Palantir Shares Slide After "Glitch" Allowed FBI Unauthorized Access To Private Social Media Data

Shares of Palantir (PLTR) plunged more than 4% on Wednesday after prosecutors leading the federal case against hacker Virgil Griffith revealed in a letter to the judge that the FBI had misused Palantir software due to a glitch, which allowed some unauthorized employees to access information from Griffith's social media accounts obtained with a search warrant.

The data recovered from Griffith’s Facebook and Twitter accounts, which was obtained through a federal search warrant in March 2020, was accessed by unauthorized agents who were working on a different case via the Palantir software developed for the FBI. The data was accessed for more than a year by at least four FBI employees, all of whom work outside of New York and were not investigating the case involving Griffith.

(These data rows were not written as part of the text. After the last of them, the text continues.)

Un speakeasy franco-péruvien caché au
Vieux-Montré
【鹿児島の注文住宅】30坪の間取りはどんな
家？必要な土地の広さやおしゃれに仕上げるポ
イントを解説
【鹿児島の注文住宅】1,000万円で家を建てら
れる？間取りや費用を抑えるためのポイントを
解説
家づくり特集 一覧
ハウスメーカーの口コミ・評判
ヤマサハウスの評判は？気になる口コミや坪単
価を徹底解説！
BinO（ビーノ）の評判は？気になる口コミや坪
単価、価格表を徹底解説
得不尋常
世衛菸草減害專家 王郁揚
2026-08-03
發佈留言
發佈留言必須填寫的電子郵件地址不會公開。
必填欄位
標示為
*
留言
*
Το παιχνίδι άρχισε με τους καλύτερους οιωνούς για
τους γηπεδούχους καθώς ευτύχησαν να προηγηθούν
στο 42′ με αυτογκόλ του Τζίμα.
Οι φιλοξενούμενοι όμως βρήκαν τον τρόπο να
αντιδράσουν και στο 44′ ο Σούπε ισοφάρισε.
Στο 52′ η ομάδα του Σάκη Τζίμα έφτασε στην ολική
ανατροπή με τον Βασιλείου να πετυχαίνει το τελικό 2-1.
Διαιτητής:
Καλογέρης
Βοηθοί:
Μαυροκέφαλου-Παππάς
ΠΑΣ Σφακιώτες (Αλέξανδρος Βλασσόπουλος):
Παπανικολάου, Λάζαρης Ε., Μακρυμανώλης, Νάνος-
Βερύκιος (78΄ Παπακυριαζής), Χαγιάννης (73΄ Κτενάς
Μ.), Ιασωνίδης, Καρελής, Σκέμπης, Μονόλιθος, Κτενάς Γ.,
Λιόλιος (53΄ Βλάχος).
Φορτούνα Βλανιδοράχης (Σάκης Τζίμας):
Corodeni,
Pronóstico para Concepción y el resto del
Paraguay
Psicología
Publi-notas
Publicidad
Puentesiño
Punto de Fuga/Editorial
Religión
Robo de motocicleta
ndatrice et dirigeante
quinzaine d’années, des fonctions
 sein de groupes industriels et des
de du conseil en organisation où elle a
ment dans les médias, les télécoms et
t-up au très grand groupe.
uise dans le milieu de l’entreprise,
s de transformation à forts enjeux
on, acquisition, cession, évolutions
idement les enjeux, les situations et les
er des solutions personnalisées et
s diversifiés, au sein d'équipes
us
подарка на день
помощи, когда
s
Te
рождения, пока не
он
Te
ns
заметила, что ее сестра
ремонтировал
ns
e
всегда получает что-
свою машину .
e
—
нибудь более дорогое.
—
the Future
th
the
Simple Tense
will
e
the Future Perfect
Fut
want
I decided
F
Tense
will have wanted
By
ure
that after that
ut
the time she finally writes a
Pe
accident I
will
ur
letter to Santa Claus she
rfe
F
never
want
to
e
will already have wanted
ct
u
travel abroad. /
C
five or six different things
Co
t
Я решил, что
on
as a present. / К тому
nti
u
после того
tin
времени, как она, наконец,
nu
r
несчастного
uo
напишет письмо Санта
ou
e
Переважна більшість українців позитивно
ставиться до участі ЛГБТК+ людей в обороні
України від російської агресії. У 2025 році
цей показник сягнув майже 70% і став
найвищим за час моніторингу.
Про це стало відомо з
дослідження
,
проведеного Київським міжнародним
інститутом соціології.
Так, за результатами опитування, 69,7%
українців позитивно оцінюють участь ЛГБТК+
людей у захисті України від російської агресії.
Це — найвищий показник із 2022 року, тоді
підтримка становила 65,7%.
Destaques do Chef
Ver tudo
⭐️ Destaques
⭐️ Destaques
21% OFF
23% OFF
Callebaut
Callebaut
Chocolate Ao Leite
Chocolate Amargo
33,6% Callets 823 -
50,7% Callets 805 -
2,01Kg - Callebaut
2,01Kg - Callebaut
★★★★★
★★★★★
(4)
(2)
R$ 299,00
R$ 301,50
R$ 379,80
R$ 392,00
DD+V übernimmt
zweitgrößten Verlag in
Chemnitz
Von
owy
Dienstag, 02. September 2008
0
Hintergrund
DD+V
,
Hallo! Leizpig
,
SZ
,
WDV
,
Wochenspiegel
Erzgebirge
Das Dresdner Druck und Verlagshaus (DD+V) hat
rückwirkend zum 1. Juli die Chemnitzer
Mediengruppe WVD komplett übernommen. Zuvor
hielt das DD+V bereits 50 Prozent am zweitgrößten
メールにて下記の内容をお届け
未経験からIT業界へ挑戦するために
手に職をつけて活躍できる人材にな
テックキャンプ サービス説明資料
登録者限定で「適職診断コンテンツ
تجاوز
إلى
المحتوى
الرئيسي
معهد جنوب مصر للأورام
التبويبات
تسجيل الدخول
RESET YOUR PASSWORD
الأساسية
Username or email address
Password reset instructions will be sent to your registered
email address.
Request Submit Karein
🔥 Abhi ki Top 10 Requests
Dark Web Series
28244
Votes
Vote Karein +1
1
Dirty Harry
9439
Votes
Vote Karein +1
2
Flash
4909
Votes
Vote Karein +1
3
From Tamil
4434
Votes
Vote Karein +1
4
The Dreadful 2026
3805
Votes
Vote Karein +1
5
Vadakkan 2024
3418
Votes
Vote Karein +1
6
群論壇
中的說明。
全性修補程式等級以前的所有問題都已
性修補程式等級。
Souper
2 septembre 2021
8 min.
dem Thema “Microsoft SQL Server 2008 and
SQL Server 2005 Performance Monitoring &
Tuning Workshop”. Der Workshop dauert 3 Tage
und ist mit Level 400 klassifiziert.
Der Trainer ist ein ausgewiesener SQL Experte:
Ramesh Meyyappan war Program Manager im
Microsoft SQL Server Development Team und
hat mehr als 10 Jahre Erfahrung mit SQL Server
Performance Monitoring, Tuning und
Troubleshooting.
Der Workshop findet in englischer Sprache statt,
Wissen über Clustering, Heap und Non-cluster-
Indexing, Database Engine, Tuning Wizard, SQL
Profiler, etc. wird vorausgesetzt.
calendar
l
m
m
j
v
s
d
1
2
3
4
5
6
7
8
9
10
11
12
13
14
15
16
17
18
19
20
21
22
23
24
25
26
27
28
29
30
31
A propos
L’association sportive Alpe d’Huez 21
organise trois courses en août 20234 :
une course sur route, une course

The FBI case agent assigned to Griffith’s case was alerted to the unauthorized access earlier this month, when another agent emailed him and said an analyst accessed the search warrant material on Palantir.

“An FBI analyst, in the course of conducting a separate investigation, had identified communications between the defendant and the subject of that other investigation by means of searches on the Platform that accessed the Search Warrant Returns,” the feds wrote in the letter filed Tuesday.

Manhattan prosecutors have asked Palantir to delete the data on Aug. 17 and said they didn't intend on using the information in their case against Griffith, according to the letter.

However, digital privacy groups fear the mishap could hint a wider problem with the FBI's use of Palantir, said Albert Fox Cahn, the founder of Surveillance Technology Oversight Project, a privacy and civil rights group.

"Since this same issue will happen whenever documents are uploaded with the default settings, and since there doesn’t seem to be any sort of automated notice when they have been improperly accessed, this suggests that it’s happening a lot more than just this one case," he said.

Griffith's lawyer, meanwhile, says he is looking into potential "remedies" that might help improve the situation of his client.